Zuerst gings an dem Carl Hagenbeck-Denkmal (mit einem Löwen[1]) und an den Papageien vorbei zum Vogelparadies und der afrikanischen Steppenlandschaft. Hier waren lauter Vögel, die frei herumflogen (Marabus, Kraniche, Pelikane usw.). In der Steppenlandschaft liefen Zebras, Antilopen und andere Grasfresser frei umher. Die Antilopen waren so zahm, daß man sie an den Hörnern packen konnte, ohne daß sie was taten. Nun gings zur Löwenschlucht. Hier lag ein großer Löwe und mehrere Löwinnen. Die andern hatten sich versteckt. Die Löwen waren nur durch einen tiefen, breiten Graben von uns getrennt. Wenn man von weitem hinsah, meinte man, die Tiere liefen vollständig frei umher. Von hier gings an den Tharfelsen[2], wo Gemsen und fremde (und andere numidische [nubische]) Ziegenarten hausen und den wir bestiegen, vorbei zum Nordlandpanorama.[3] Dort fielen uns zuerst in der ziemlich hohen Schlucht die Eisbären (siehe Bilder) auf. Dann sahen wir die Walrosse, Seelöwen und See-Elefanten.[4] Diese (2,50 Zentner schweren Tiere) wurden gerade gefüttert. Jetzt gings zur Wirtschaft, wo Willi und ich zu den mitgebrachten Butterbroten jeder eineinhalb Flaschen Brauselimonade bestellten.
Nun sahen wir, wie die Robben gefüttert wurden. Sie bekamen jeder Fische und Arznei. Jetzt gings den „Berg“ herauf zu den Rentieren. Von dort zu den Pinguinen, ganz putzige Tierchen. Jetzt war das Nordlandpanorama gesehen.
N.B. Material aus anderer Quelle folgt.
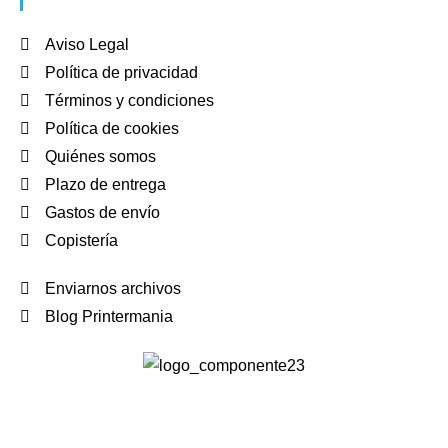
Aviso Legal
Política de privacidad
Términos y condiciones
Política de cookies
Quiénes somos
Plazo de entrega
Gastos de envío
Copistería
Enviarnos archivos
Blog Printermania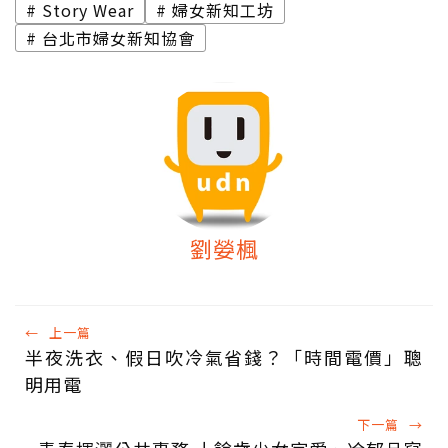
Story Wear
婦女新知工坊
台北市婦女新知協會
劉嫈楓
←
上一篇
半夜洗衣、假日吹冷氣省錢？「時間電價」聰
明用電
下一篇
→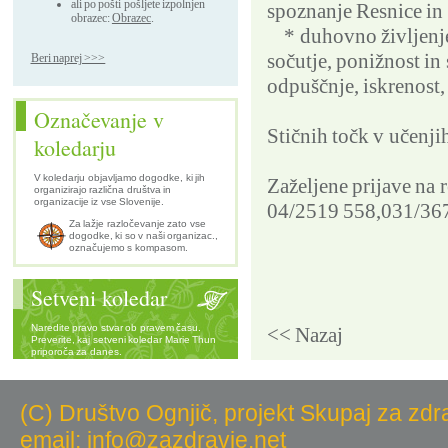
ali po pošti pošljete izpolnjen
spoznanje Resnice in
obrazec:
Obrazec
.
* duhovno življenje 
sočutje, ponižnost in
Beri naprej >>>
odpuščnje, iskrenost
Označevanje v
Stičnih točk v učenji
koledarju
V koledarju objavljamo dogodke, ki jih
Zaželjene prijave na r
organizirajo različna društva in
organizacije iz vse Slovenije.
04/2519 558,031/367 
Za lažje razločevanje zato vse
dogodke, ki so v naši organizac.,
označujemo s kompasom.
Setveni koledar
Naredite pravo stvar ob pravem času.
<< Nazaj
Preverite, kaj setveni koledar Marie Thun
priporoča za danes.
(C) Društvo Ognjič, projekt Skupaj za zdr
email: info@zazdravje.net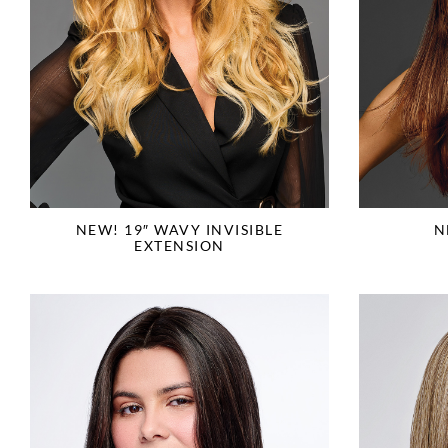
NEW! 19″ WAVY INVISIBLE
N
EXTENSION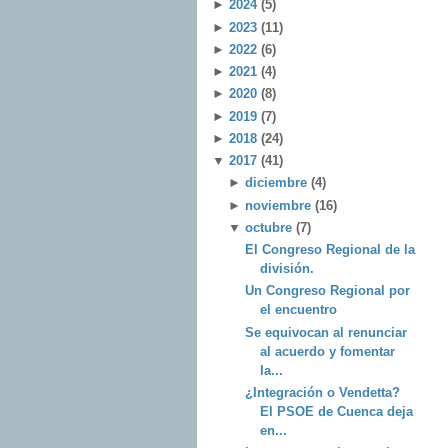
►
2024
(5)
►
2023
(11)
►
2022
(6)
►
2021
(4)
►
2020
(8)
►
2019
(7)
►
2018
(24)
▼
2017
(41)
►
diciembre
(4)
►
noviembre
(16)
▼
octubre
(7)
El Congreso Regional de la
división.
Un Congreso Regional por
el encuentro
Se equivocan al renunciar
al acuerdo y fomentar
la...
¿Integración o Vendetta?
El PSOE de Cuenca deja
en...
Wir sahen noch Strauße, Schlangen (Reptilienhaus) und Krokodile, Känguruhs und Giraffen, Rinder, Eber und Kamele. Nun gings zum Raubtierhaus, wo Löwen und Tiger zu sehen waren. Vor ihm waren Affen, Leoparden, Jaguare, Iltisse, Fuchsarten und andere. Von dort zu den Elefanten (riesige Tiere). An der Völkerschau vorbei, wo Neger ihr Leben trieben[5] und über die japanische Brücke (rot) und an der Tempelruine vorbei, gings zum Teich, in dem und an dessen Ufern vorsintflutliche Tiere in Stein waren. Manche sahen fast wie lebend aus. Sofort dabei war ein Spielplatz, wo wir uns ausruhten und spielten. Noch kurz sahen wir den Raubvogelkäfig und heidnische Götterfiguren in Bäume eingeschnitzt. Um kurz vor 20.00 Uhr gings zur Hochbahnhaltestelle (20 Minuten entfernt), von wo wir bis zur [Großen] Michaeliskirche fuhren.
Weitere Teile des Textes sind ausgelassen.